Work order: Your task is to write out every line of the data exactly. Drop the pictures.

Saved entries:
╭──
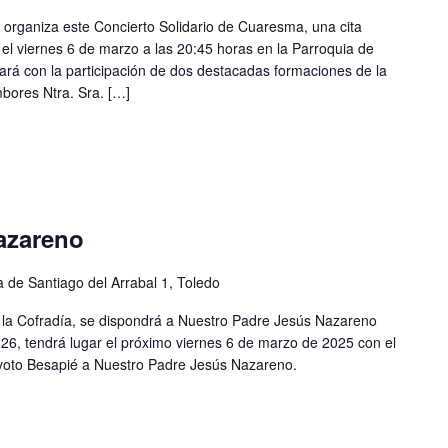
rganiza este Concierto Solidario de Cuaresma, una cita
 el viernes 6 de marzo a las 20:45 horas en la Parroquia de
tará con la participación de dos destacadas formaciones de la
bores Ntra. Sra. […]
azareno
a de Santiago del Arrabal 1, Toledo
la Cofradía, se dispondrá a Nuestro Padre Jesús Nazareno
026, tendrá lugar el próximo viernes 6 de marzo de 2025 con el
evoto Besapié a Nuestro Padre Jesús Nazareno.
╰──
Expected answer:
rganiza este Concierto Solidario de Cuaresma, una cita
 el viernes 6 de marzo a las 20:45 horas en la Parroquia de
tará con la participación de dos destacadas formaciones de la
bores Ntra. Sra. […]
azareno
a de Santiago del Arrabal 1, Toledo
la Cofradía, se dispondrá a Nuestro Padre Jesús Nazareno
026, tendrá lugar el próximo viernes 6 de marzo de 2025 con el
evoto Besapié a Nuestro Padre Jesús Nazareno.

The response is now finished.